Morgellons Disease (or Morgellons Syndrome) is a controversial disease which exhibits disfiguring sores and crawling sensations on and under the skin. It also features multicoloured fibers of solid material that originate from these sores.
The disease was so named in 2002 by Mary Leitao, who’s 2 year old son was afflicted by this strange syndrome. At the time she was described as a stay-at-home-mom, but prior to 2002 was a medical researcher for five years at two Boston hospitals and her husband happens to be an internist (Dr. Edward Leitao) with South Allegheny Internal Medicine in Pennsylvania. The name Morgellons was after an obscure 17th century French reference to black hairs and so it received its name in March 2004. It should also be mentioned that it wasn’t enough that her 2 year old contracted this bizarre disease that no one accepted as a real pathology, but later her two older, teenage children started to display the same symptoms. And to add to her burdens, her husband the internist passed away suddenly at 54 years old.
Fortunately for Mary Leitao, Dr. Randy Wymore, the assistant professor in pharmacology and physiology from Oklahoma State University stumbled on Ms. Leitao’s Web site while surfing online. Fortunately for Ms. Leitao, Dr. Wymore is described as a “glutton for unknowns”. She had created the website as part of her work to establish the Morgellons Research Foundation, which was devoted to the new disease, a nonprofit group headquartered in her own home. Despite his scepticism, he decided to help Ms. Leitao to find some answers to this puzzling disease.

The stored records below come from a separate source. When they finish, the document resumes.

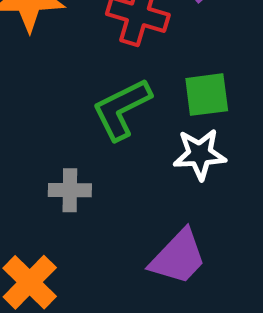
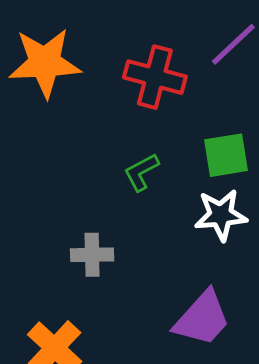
green L-shape: (122, 109) -> (141, 172), size x0.6

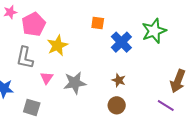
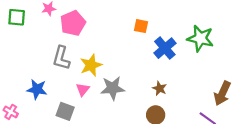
green star: (154, 31) -> (200, 38), turned 30
yellow star: (57, 45) -> (91, 65), moved
pink triangle: (47, 78) -> (83, 89), moved

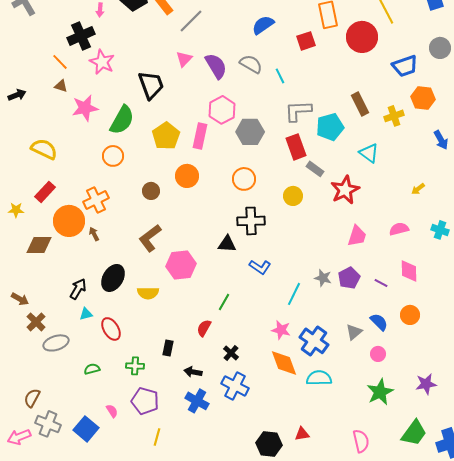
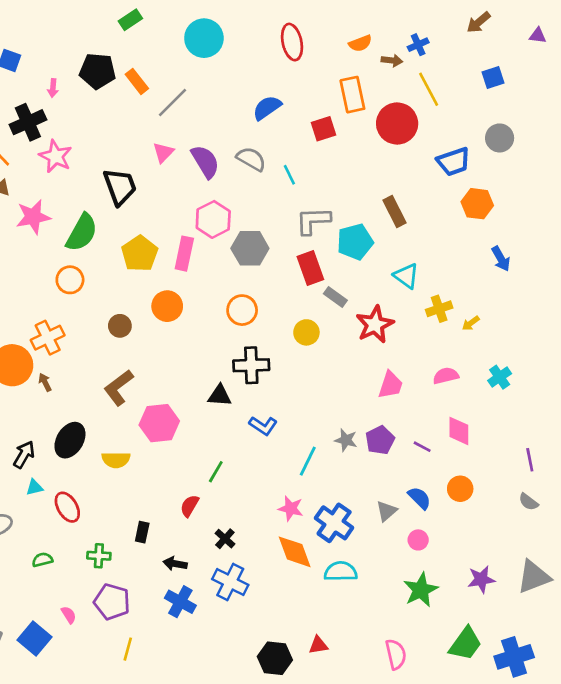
yellow cross: (394, 116) -> (439, 309), moved
cyan cross: (440, 230) -> (500, 377), turned 36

It is considered a fairly rare disease that has the largest occurrence in middle age women in California, Texas, and Florida, but cases have been reported in all 50 states, as well as in various countries around the globe. In fact, in Russia the disease has gained epidemic proportions and as recent as February 2012, is totally ignored by the state. Because of the prevalence of Morgellons Disease in states with large areas of coastline and warm weather, there is some support to the theory that the causative agent might be waterborne but no definitive answers have been discovered. Other findings are that there is a high percentage within the sample group that have tick-borne diseases, with about 50% showing symptoms of chronic Lyme Disease or testing positive for Borrelia burgdorferi, the causative organism for Lyme Disease.

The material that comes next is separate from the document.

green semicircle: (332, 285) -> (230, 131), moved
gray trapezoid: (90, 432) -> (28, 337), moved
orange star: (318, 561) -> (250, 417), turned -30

Skin lesions are found mainly on forearms, back, chest, face, and lower legs. Common signs and symptoms include:
- spontaneous skin rashes and sores
- intense itching
- crawling sensation under the skin
- fibers, threads, or black stringy material in and/or on the skin which are highly resistant to extraction
- severe fatigue
- difficulty concentrating
- short-term memory loss
Upon analysis of the thread like fibers they are often found to not resemble any man-made material, and are virtually indestructible by chemical and heat means. There is strong suggestion that the fibers are biological in origin but source organism is yet to be identified.
To diagnosis Morgellons disease, a physical examination is required, and various lab tests maybe performed including a skin biopsy. Many dermatologists consider the condition to be the same as delusional parasitosis and treat using atypical anti-psychotics such as olanzepine or respiridone. Although this diagnosis may be appropriate for some of the cases presented, there is no consistent evidence to suggest that all the reported cases are this.
The Morgellons research foundation no longer exists but research efforts continue to be organized by Dr. Randy Wymore, at Oklahoma State University. There is conflicting information, diverse symptoms experience and no definitive cause of the disease.
The suffering of these patients is real, which means there is still much to be done to properly identify the cause and more importantly, the proper treatment of this puzzling 21st Century disease.